Precision medicine is a method of identifying the phenotypes of patients who have less frequent responses to treatment or unique healthcare needs. Artificial intelligence (AI) is a powerful tool that can be used to generate information, reason, learn, and augment doctors' decision-making. Multidimensional biological data and AI approaches are necessary to decipher pathogenicity. This article will explore the ways in which AI can be used in modern medicine and provide a vision of the future. AI has the potential to automate some of the tasks of the diagnostic pathway, which could have far-reaching implications for clinical care and the health economy.
Investing in machine learning now will bring long-term benefits in terms of financial savings from precision medicine and improved population health. Eleven teams have reported promising results from applying AI to precision medicine. AI and machine learning can be used in medical chemistry and the validation of emerging drug targets. AI algorithms can also be used to address complex unsolved problems in neurodevelopmental disorders. The k-nearest neighbor (KNN) algorithm has been used in several scientific fields, including healthcare.

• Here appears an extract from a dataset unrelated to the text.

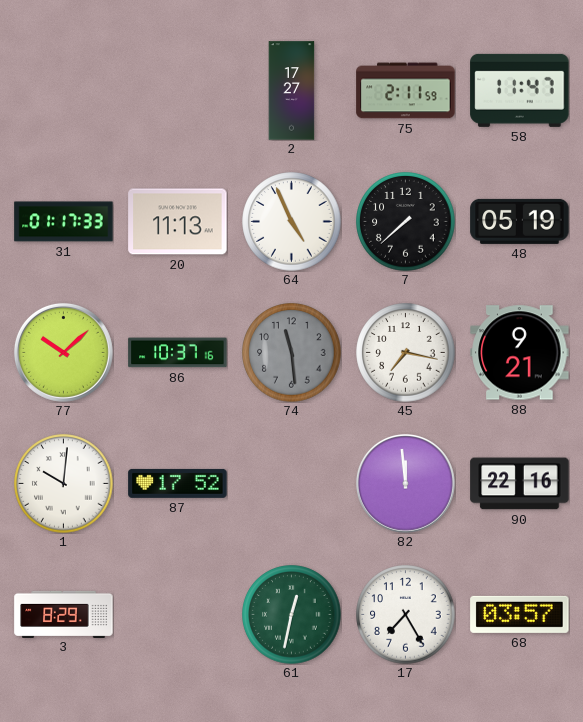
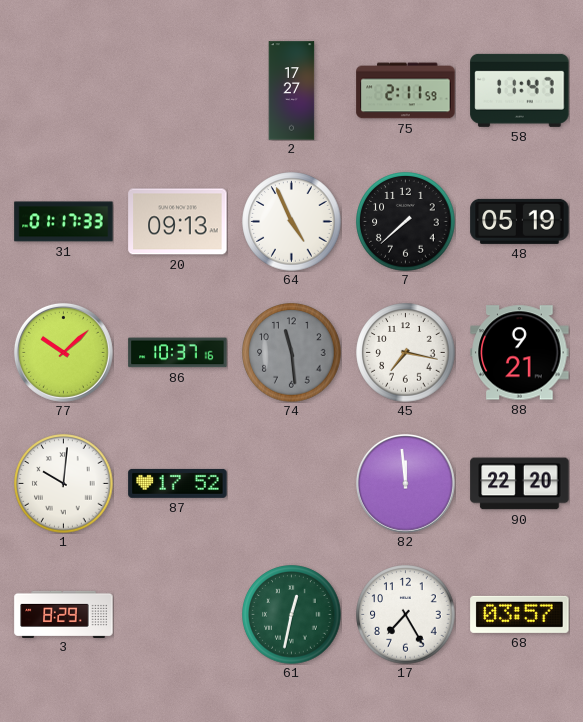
20: 11:13 -> 09:13
90: 22:16 -> 22:20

AI can make workflows more efficient and reliable, which is an important goal for personalized medicine. Using epilepsy as an example, this article will discuss how AI can be used to address complexity in NDDs. The genomic profile can add the sensitivity required by the AI algorithm to design a drug at the individual or subpopulation level. Frontline healthcare workers will need training on the strengths and limitations of AI, as well as how to interpret and translate knowledge derived from AI into information that is clinically meaningful for patients. AI algorithms use learning strategies based on classification or pattern recognition to input data in order to predict from future data sets. The application of AI in medicine is a rapidly growing area with great potential for improving healthcare services.